Em audiência pública realizada nesta segunda-feira (6), no Supremo Tribunal Federal (STF), o Governo do Brasil alertou para os impactos da ‘pejotização’ sobre o pacto do trabalho digno e a seguridade social, pilares previstos na Constituição de 1988. O debate reuniu os ministros Jorge Messias (Advocacia-Geral da União) e Luiz Marinho (Trabalho e Emprego).

Messias comparou o fenômeno à “cupinização” dos direitos trabalhistas, afirmando que ele “corrói por dentro, silenciosamente, as estruturas que sustentam a proteção social”. Segundo ele, o país deve buscar um modelo que “respeite a liberdade econômica, mas que também preserve o trabalho digno, a proteção previdenciária e a solidariedade entre as gerações”.
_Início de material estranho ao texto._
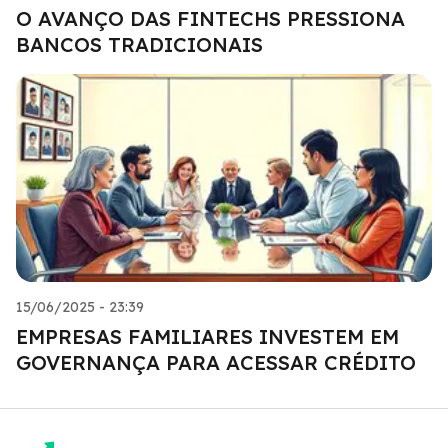
O AVANÇO DAS FINTECHS PRESSIONA
BANCOS TRADICIONAIS
15/06/2025 - 23:39
EMPRESAS FAMILIARES INVESTEM EM
GOVERNANÇA PARA ACESSAR CRÉDITO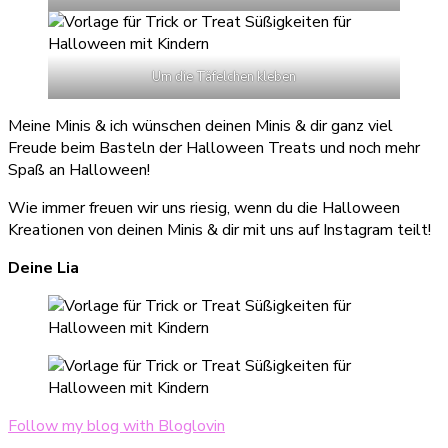
Um die Täfelchen kleben
Meine Minis & ich wünschen deinen Minis & dir ganz viel
Freude beim Basteln der Halloween Treats und noch mehr
Spaß an Halloween!
Wie immer freuen wir uns riesig, wenn du die Halloween
Kreationen von deinen Minis & dir mit uns auf Instagram teilt!
Deine Lia
Follow my blog with Bloglovin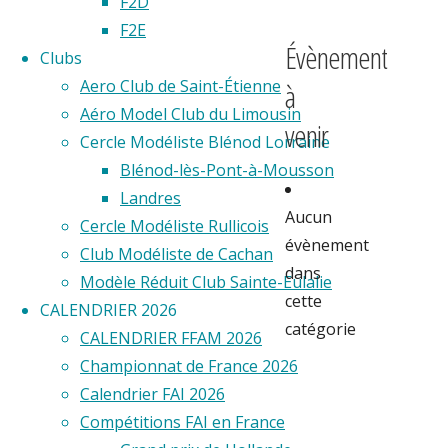
F2D
F2E
Évènement
Clubs
Aero Club de Saint-Étienne
à
Aéro Model Club du Limousin
venir
Cercle Modéliste Blénod Lorraine
Blénod-lès-Pont-à-Mousson
Landres
Aucun
Cercle Modéliste Rullicois
évènement
Club Modéliste de Cachan
dans
Modèle Réduit Club Sainte-Eulalie
cette
CALENDRIER 2026
catégorie
CALENDRIER FFAM 2026
Partager
Championnat de France 2026
Calendrier FAI 2026
Compétitions FAI en France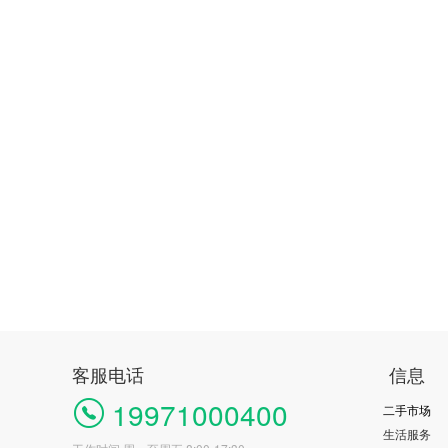
客服电话
信息
19971000400
二手市场
生活服务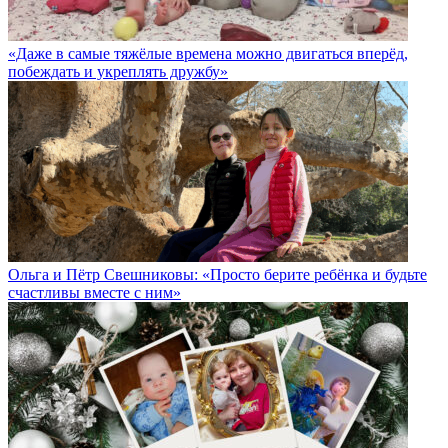
«Даже в самые тяжёлые времена можно двигаться вперёд,
побеждать и укреплять дружбу»
Ольга и Пётр Свешниковы: «Просто берите ребёнка и будьте
счастливы вместе с ним»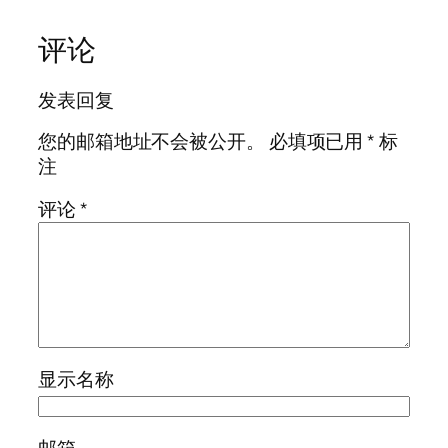
评论
发表回复
您的邮箱地址不会被公开。
必填项已用
*
标
注
评论
*
显示名称
邮箱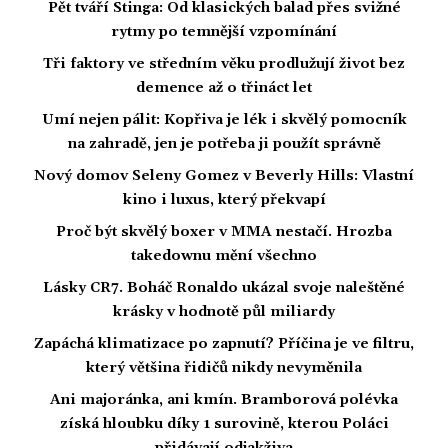
Pět tváří Stinga: Od klasických balad přes svižné
rytmy po temnější vzpomínání
Tři faktory ve středním věku prodlužují život bez
demence až o třináct let
Umí nejen pálit: Kopřiva je lék i skvělý pomocník
na zahradě, jen je potřeba ji použít správně
Nový domov Seleny Gomez v Beverly Hills: Vlastní
kino i luxus, který překvapí
Proč být skvělý boxer v MMA nestačí. Hrozba
takedownu mění všechno
Lásky CR7. Boháč Ronaldo ukázal svoje naleštěné
krásky v hodnotě půl miliardy
Zapáchá klimatizace po zapnutí? Příčina je ve filtru,
který většina řidičů nikdy nevyměnila
Ani majoránka, ani kmín. Bramborová polévka
získá hloubku díky 1 surovině, kterou Poláci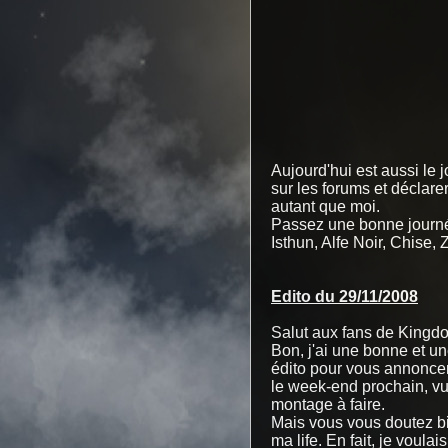
Aujourd'hui est aussi le j
sur les forums et déclarer
autant que moi.
Passez une bonne journée
Isthun, Alfe Noir, Chise
Edito du 29/11/2008
Salut aux fans de Kingd
Bon, j'ai une bonne et u
édito pour vous annoncer 
le week-end prochain, vu 
montage à faire.
Mais vous vous doutez bi
ma life. En fait, je vou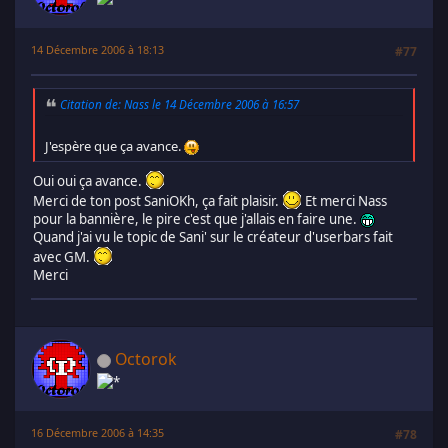
14 Décembre 2006 à 18:13
#77
Citation de: Nass le 14 Décembre 2006 à 16:57
J'espère que ça avance.
Oui oui ça avance.
Merci de ton post SaniOKh, ça fait plaisir.
Et merci Nass
pour la bannière, le pire c'est que j'allais en faire une.
Quand j'ai vu le topic de Sani' sur le créateur d'userbars fait
avec GM.
Merci
Octorok
16 Décembre 2006 à 14:35
#78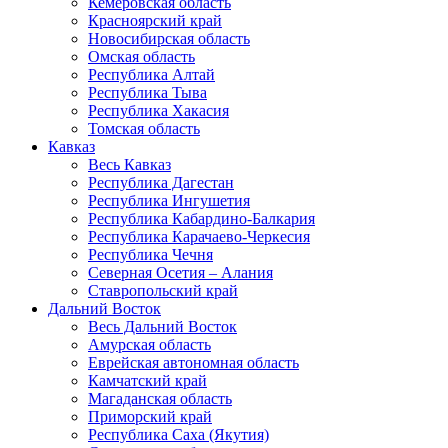
Кемеровская область
Красноярский край
Новосибирская область
Омская область
Республика Алтай
Республика Тыва
Республика Хакасия
Томская область
Кавказ
Весь Кавказ
Республика Дагестан
Республика Ингушетия
Республика Кабардино-Балкария
Республика Карачаево-Черкесия
Республика Чечня
Северная Осетия – Алания
Ставропольский край
Дальний Восток
Весь Дальний Восток
Амурская область
Еврейская автономная область
Камчатский край
Магаданская область
Приморский край
Республика Саха (Якутия)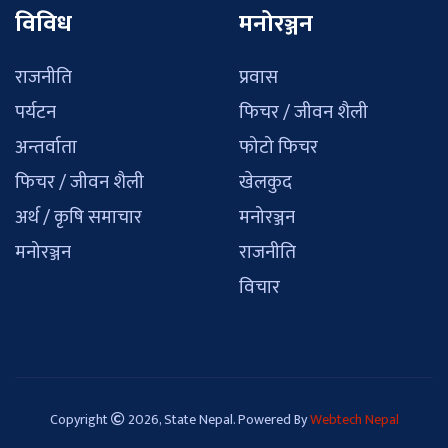
विविध
मनोरञ्जन
राजनीति
प्रवास
पर्यटन
फिचर / जीवन शैली
अन्तर्वाता
फोटो फिचर
फिचर / जीवन शैली
खेलकुद
अर्थ / कृषि समाचार
मनोरञ्जन
मनोरञ्जन
राजनीति
विचार
Copyright
2026, State Nepal. Powered By
Webtech Nepal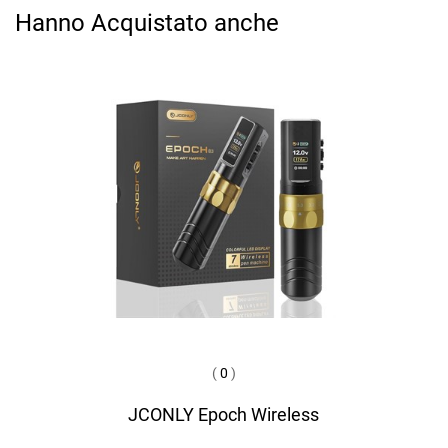
Hanno Acquistato anche
(
0
)
JCONLY Epoch Wireless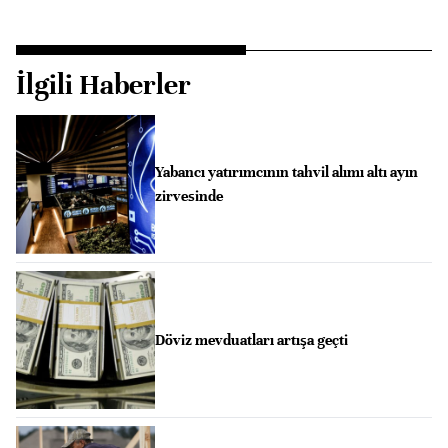
İlgili Haberler
Yabancı yatırımcının tahvil alımı altı ayın
zirvesinde
Döviz mevduatları artışa geçti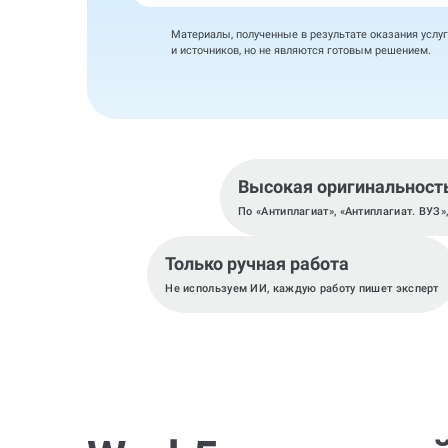
Материалы, полученные в результате оказания услуг
и источников, но не являются готовым решением.
Высокая оригинальност
По «Антиплагиат», «Антиплагиат. ВУЗ»
Только ручная работа
Не используем ИИ, каждую работу пишет эксперт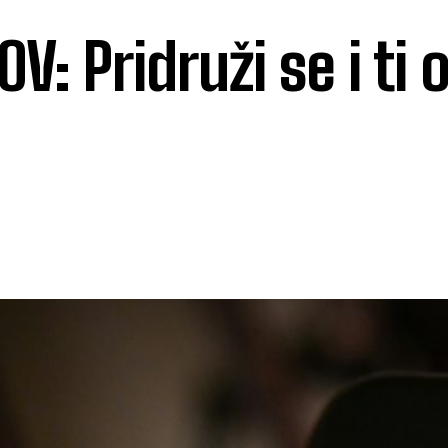
: Pridruži se i ti 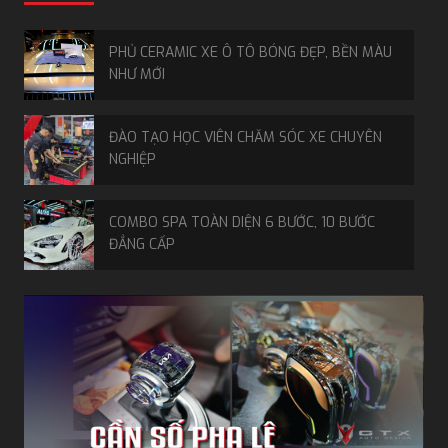
PHỦ CERAMIC XE Ô TÔ BÓNG ĐẸP, BỀN MÀU
NHƯ MỚI
ĐÀO TẠO HỌC VIÊN CHĂM SÓC XE CHUYÊN
NGHIỆP
COMBO SPA TOÀN DIỆN 6 BƯỚC, 10 BƯỚC
ĐẲNG CẤP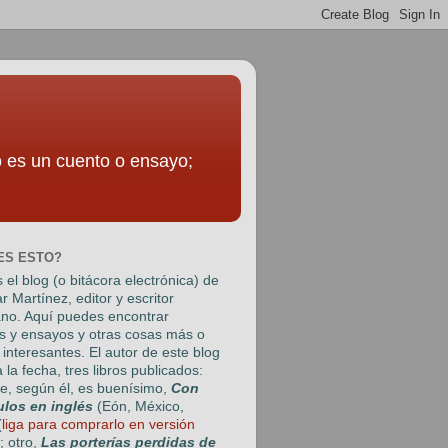
to es un cuento o ensayo;
ES ESTO?
 el blog (o bitácora electrónica) de
r Martínez
, editor y escritor
no. Aquí puedes encontrar
s y ensayos y otras cosas más o
interesantes. El autor de este blog
a la fecha, tres libros publicados:
e, según él, es buenísimo,
Con
ulos en inglés
(Eón, México,
(
liga para comprarlo en versión
); otro,
Las porterías perdidas de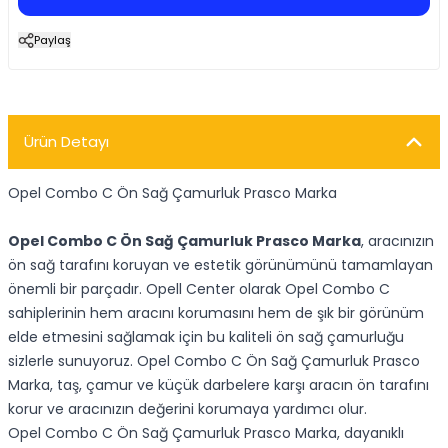
Paylaş
Ürün Detayı
Opel Combo C Ön Sağ Çamurluk Prasco Marka
Opel Combo C Ön Sağ Çamurluk Prasco Marka
, aracınızın
ön sağ tarafını koruyan ve estetik görünümünü tamamlayan
önemli bir parçadır. Opell Center olarak Opel Combo C
sahiplerinin hem aracını korumasını hem de şık bir görünüm
elde etmesini sağlamak için bu kaliteli ön sağ çamurluğu
sizlerle sunuyoruz. Opel Combo C Ön Sağ Çamurluk Prasco
Marka, taş, çamur ve küçük darbelere karşı aracın ön tarafını
korur ve aracınızın değerini korumaya yardımcı olur.
Opel Combo C Ön Sağ Çamurluk Prasco Marka, dayanıklı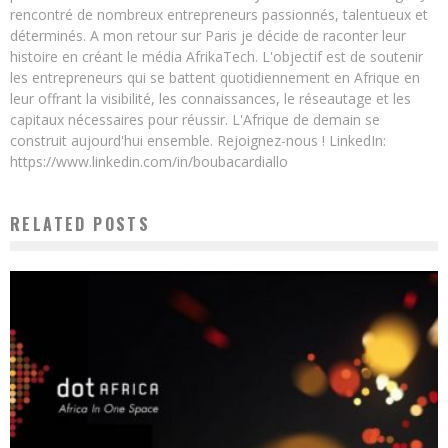
rencontré de nombreux entrepreneurs passionnés, talentueux et
déterminés. A mon retour sur Paris je décide de raconter leur
histoire en créant le média AfrikaTech. L'objectif est de soutenir
les entrepreneurs qui se battent quotidiennement en Afrique en
leur offrant la visibilité, les connaissances, le réseautage et les
capitaux nécessaires pour réussir. L'Afrique de demain se
construit aujourd'hui ensemble. Rejoignez-nous ! LinkedIn:
https://www.linkedin.com/in/boubacardiallo
RELATED POSTS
O advogado-geral da União criticou a falsa liberdade que a pejotização impõe. “Não há liberdade real quando a única alternativa é abrir um CNPJ para manter o sustento da família. Não há autonomia quando o mercado impõe a ‘pejotização’ como condição para o emprego”, destacou.

Justiça do Trabalho e vínculos reais

Messias defendeu que a competência para julgar casos de pejotização deve continuar com a Justiça do Trabalho, conforme determina a Constituição. “É nela que se revela, sob o manto das aparências contratuais, a verdade material das relações laborais”, afirmou. Para ele, negar essa competência “enfraquece o sistema de proteção social e a essência do Estado democrático de Direito”.

O ministro Luiz Marinho reforçou que o regime do Microempreendedor Individual (MEI) vem sendo usado para mascarar relações de emprego típicas, com subordinação e jornada fixa. “Nossa responsabilidade é decidir se queremos avançar para a modernidade ou oficializar a fraude como normalidade”, alertou.

Expansão da pejotização

O fenômeno, antes restrito a carreiras especializadas, tem se espalhado entre os trabalhadores de menor renda. Dados da PNAD Contínua (IBGE) mostram que, entre 2022 e 2024, 56% dos trabalhadores demitidos que se “pejotizaram” ganham até R$ 2 mil e outros 37% até R$ 6 mil.

“Trata-se de categorias tradicionalmente celetistas, como garçons, vendedores, operadores de centros de distribuição e teleatendentes. Já não falamos de uma opção das elites, mas de uma imposição silenciosa sobre a base da pirâmide social”, alertou Messias.

Impactos econômicos e sociais

Entre 2022 e 2024, o governo estima que a pejotização provocou um déficit de R$ 60 bilhões na Previdência Social e perdas de R$ 24 bilhões ao FGTS. Para Marinho, liberar esse tipo de prática amplia desigualdades e ameaça conquistas históricas. “Todas as conquistas de desenvolvimento que temos até aqui estão em risco com o desmonte e enfraquecimento que ocorre caso a gente ‘libere geral’ a pejotização”, afirmou.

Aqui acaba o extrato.